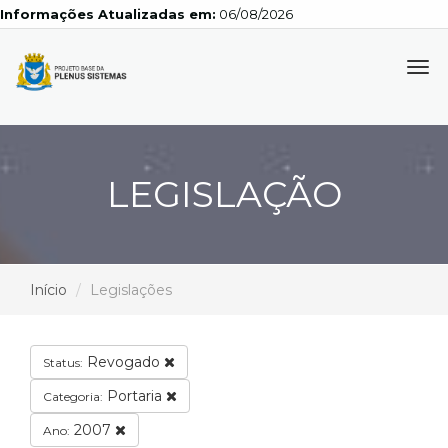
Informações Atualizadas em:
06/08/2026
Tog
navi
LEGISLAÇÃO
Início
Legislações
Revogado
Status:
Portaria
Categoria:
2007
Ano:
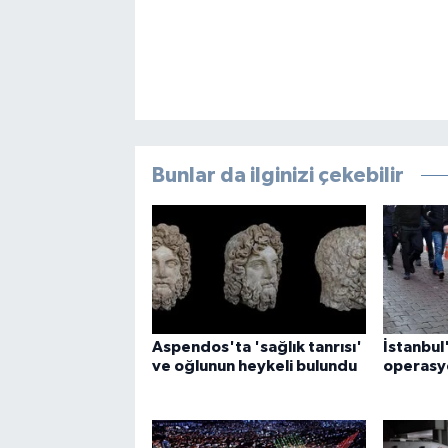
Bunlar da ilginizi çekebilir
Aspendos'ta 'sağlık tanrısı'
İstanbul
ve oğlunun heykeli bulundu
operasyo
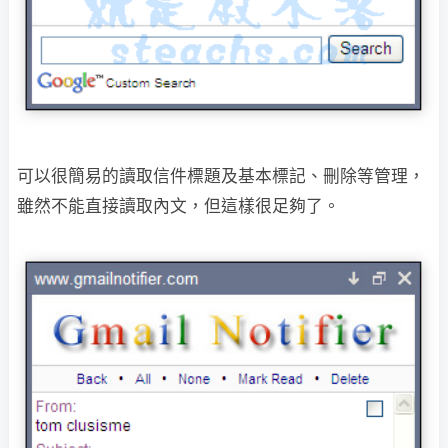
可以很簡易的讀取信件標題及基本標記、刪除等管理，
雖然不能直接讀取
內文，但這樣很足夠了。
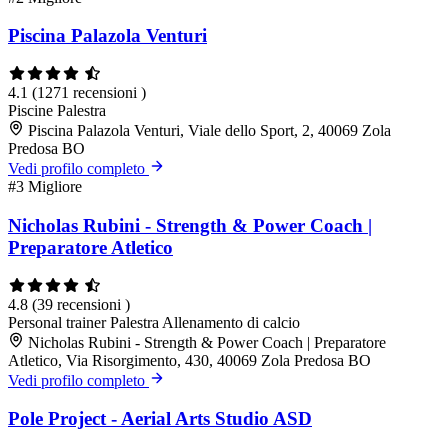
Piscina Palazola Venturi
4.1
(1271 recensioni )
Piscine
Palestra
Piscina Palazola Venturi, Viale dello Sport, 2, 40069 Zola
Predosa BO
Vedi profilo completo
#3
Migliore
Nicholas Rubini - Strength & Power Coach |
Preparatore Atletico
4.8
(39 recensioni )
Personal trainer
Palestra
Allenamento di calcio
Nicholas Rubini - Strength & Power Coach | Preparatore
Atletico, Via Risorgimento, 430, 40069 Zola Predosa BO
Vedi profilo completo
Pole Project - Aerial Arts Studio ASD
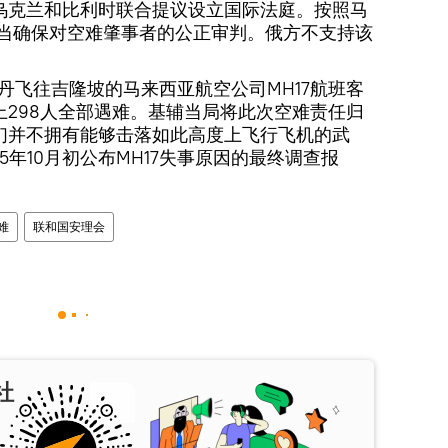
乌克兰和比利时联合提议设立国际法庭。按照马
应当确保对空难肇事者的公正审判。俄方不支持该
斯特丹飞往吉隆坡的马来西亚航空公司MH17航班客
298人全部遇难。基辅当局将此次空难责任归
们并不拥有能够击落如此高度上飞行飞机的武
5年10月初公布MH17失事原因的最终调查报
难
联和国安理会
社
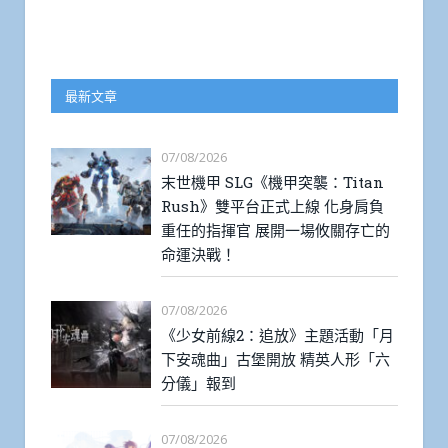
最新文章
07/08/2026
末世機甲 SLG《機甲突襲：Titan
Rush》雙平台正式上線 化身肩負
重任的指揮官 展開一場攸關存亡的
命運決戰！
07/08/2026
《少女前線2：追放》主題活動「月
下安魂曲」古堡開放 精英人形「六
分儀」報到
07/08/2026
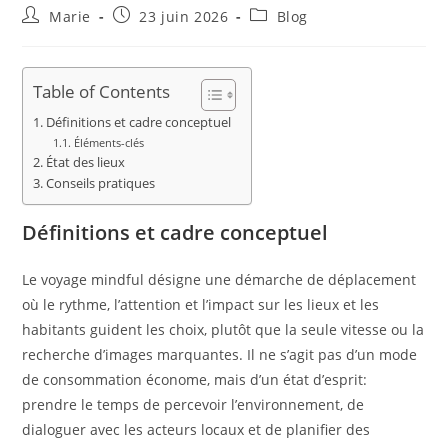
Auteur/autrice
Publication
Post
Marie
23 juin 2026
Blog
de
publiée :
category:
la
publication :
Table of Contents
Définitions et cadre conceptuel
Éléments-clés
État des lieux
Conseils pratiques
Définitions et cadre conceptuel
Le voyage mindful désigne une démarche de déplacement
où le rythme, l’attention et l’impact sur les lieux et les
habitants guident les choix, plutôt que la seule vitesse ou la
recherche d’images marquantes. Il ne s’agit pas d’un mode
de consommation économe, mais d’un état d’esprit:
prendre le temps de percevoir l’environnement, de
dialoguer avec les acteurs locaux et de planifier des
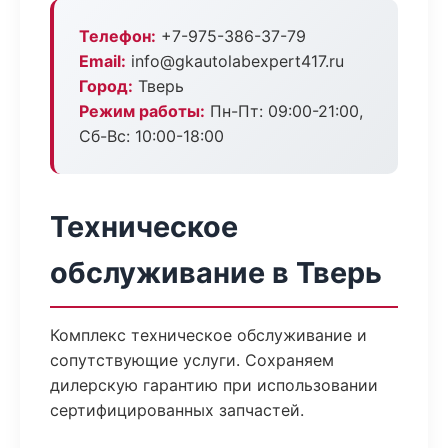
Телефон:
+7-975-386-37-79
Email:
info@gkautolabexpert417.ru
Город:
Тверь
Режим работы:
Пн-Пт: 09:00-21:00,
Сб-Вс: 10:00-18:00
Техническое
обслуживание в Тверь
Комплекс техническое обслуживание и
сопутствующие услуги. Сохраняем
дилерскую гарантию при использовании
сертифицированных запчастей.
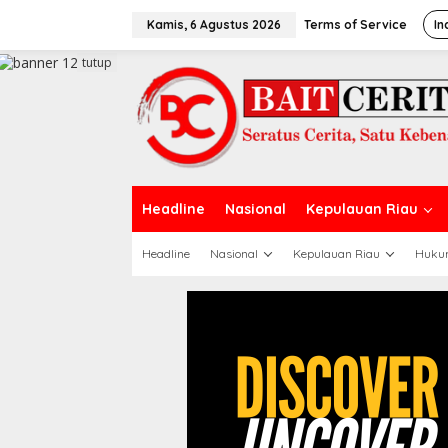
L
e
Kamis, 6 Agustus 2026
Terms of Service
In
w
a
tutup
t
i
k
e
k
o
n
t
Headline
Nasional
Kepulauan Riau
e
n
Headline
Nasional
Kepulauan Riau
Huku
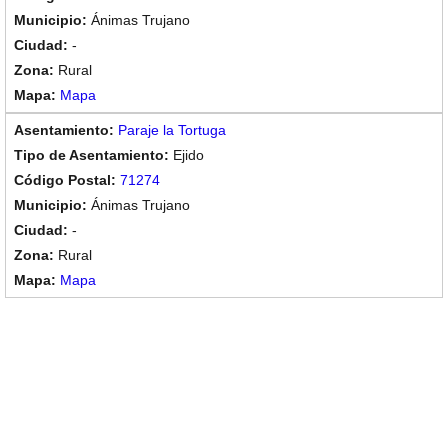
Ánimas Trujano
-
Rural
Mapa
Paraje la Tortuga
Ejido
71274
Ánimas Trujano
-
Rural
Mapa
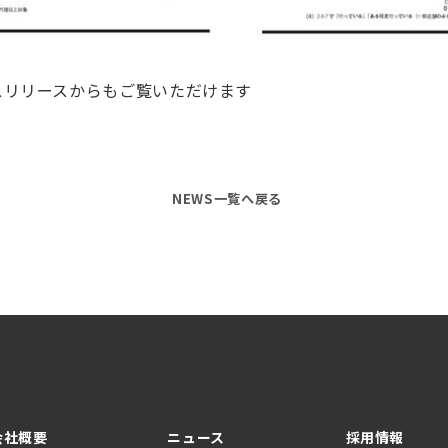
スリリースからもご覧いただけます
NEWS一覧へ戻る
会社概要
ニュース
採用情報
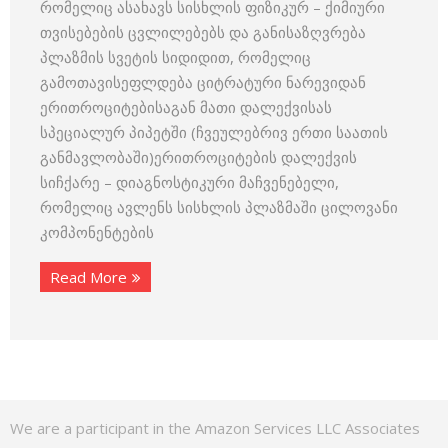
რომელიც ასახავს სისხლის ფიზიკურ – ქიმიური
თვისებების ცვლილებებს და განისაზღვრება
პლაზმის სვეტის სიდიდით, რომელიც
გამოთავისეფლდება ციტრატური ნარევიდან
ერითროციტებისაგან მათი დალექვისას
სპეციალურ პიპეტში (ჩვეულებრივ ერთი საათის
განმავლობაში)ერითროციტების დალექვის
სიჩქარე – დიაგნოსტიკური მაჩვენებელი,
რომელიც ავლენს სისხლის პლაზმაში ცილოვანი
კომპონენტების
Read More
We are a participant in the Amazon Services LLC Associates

*Task brief:*
Skipping any pictures, transcribe the full listing exactly.

*Solution:*
Informações Atualizadas em:
06/08/2026
Tog
navi
LEGISLAÇÃO
Início
Legislações
Revogado
Status:
Portaria
Categoria:
2007
Ano:
Bunlar da ilginizi çekebilir
Aspendos'ta 'sağlık tanrısı'
İstanbul
ve oğlunun heykeli bulundu
operasyo
可以很簡易的讀取信件標題及基本標記、刪除等管理，
雖然不能直接讀取
內文，但這樣很足夠了。
Piscina Palazola Venturi
4.1
(1271 recensioni )
Piscine
Palestra
Piscina Palazola Venturi, Viale dello Sport, 2, 40069 Zola
Predosa BO
Vedi profilo completo
#3
Migliore
Nicholas Rubini - Strength & Power Coach |
Preparatore Atletico
4.8
(39 recensioni )
Personal trainer
Palestra
Allenamento di calcio
Nicholas Rubini - Strength & Power Coach | Preparatore
Atletico, Via Risorgimento, 430, 40069 Zola Predosa BO
Vedi profilo completo
Pole Project - Aerial Arts Studio ASD
乌克兰和比利时联合提议设立国际法庭。按照马
应当确保对空难肇事者的公正审判。俄方不支持该
斯特丹飞往吉隆坡的马来西亚航空公司MH17航班客
298人全部遇难。基辅当局将此次空难责任归
们并不拥有能够击落如此高度上飞行飞机的武
5年10月初公布MH17失事原因的最终调查报
难
联和国安理会
社
最新文章
07/08/2026
末世機甲 SLG《機甲突襲：Titan
Rush》雙平台正式上線 化身肩負
重任的指揮官 展開一場攸關存亡的
命運決戰！
07/08/2026
《少女前線2：追放》主題活動「月
下安魂曲」古堡開放 精英人形「六
分儀」報到
07/08/2026
Auteur/autrice
Publication
Post
Marie
23 juin 2026
Blog
de
publiée :
category:
la
publication :
Table of Contents
Définitions et cadre conceptuel
Éléments-clés
État des lieux
Conseils pratiques
Définitions et cadre conceptuel
Le voyage mindful désigne une démarche de déplacement
où le rythme, l’attention et l’impact sur les lieux et les
habitants guident les choix, plutôt que la seule vitesse ou la
recherche d’images marquantes. Il ne s’agit pas d’un mode
de consommation économe, mais d’un état d’esprit:
prendre le temps de percevoir l’environnement, de
dialoguer avec les acteurs locaux et de planifier des
Телефон:
+7-975-386-37-79
Email:
info@gkautolabexpert417.ru
Город:
Тверь
Режим работы:
Пн-Пт: 09:00-21:00,
Сб-Вс: 10:00-18:00
Техническое
обслуживание в Тверь
Комплекс техническое обслуживание и
сопутствующие услуги. Сохраняем
дилерскую гарантию при использовании
сертифицированных запчастей.
L
e
Kamis, 6 Agustus 2026
Terms of Service
In
w
a
tutup
t
i
k
e
k
o
n
t
Headline
Nasional
Kepulauan Riau
e
n
Headline
Nasional
Kepulauan Riau
Huku
Ánimas Trujano
-
Rural
Mapa
Paraje la Tortuga
Ejido
71274
Ánimas Trujano
-
Rural
Mapa
スリリースからもご覧いただけます
NEWS一覧へ戻る
会社概要
ニュース
採用情報
რომელიც ასახავს სისხლის ფიზიკურ – ქიმიური
თვისებების ცვლილებებს და განისაზღვრება
პლაზმის სვეტის სიდიდით, რომელიც
გამოთავისეფლდება ციტრატური ნარევიდან
ერითროციტებისაგან მათი დალექვისას
სპეციალურ პიპეტში (ჩვეულებრივ ერთი საათის
განმავლობაში)ერითროციტების დალექვის
სიჩქარე – დიაგნოსტიკური მაჩვენებელი,
რომელიც ავლენს სისხლის პლაზმაში ცილოვანი
კომპონენტების
Read More
We are a participant in the Amazon Services LLC Associates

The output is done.